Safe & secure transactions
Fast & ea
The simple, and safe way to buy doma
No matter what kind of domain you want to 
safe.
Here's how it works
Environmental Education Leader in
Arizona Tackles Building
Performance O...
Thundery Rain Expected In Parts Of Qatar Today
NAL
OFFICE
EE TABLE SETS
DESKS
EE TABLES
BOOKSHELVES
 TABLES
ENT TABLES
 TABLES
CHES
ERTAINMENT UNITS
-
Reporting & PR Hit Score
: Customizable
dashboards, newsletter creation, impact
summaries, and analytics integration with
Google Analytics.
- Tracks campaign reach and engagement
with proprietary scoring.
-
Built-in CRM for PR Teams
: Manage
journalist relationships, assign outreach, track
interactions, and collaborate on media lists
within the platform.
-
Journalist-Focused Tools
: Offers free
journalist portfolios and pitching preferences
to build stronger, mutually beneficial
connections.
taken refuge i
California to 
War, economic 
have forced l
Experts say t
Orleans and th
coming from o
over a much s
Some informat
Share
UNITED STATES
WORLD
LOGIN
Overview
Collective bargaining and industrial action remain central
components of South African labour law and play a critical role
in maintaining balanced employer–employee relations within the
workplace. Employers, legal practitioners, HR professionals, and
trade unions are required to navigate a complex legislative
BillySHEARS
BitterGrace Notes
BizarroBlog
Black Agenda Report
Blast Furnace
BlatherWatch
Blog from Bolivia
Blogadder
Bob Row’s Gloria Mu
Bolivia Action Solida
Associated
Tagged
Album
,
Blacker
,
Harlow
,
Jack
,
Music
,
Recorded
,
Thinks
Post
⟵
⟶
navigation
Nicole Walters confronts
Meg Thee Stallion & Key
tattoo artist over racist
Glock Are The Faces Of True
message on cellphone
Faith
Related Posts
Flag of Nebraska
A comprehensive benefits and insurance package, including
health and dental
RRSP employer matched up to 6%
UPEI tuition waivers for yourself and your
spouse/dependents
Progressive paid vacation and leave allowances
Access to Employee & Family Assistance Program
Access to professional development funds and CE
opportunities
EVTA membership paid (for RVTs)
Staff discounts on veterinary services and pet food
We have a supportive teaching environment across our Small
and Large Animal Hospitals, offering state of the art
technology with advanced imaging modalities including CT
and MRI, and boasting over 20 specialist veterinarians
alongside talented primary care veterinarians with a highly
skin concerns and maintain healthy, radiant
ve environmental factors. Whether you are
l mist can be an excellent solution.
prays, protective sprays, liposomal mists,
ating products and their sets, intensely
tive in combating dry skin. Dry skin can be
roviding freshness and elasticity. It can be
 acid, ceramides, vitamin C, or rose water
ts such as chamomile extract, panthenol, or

### [WORK INSTRUCTION]
All lines in the records above that contain "Bolivia" are to be reported.

### [RESULT FOR THIS TASK]
Blog from Bolivia
Bolivia Action Solida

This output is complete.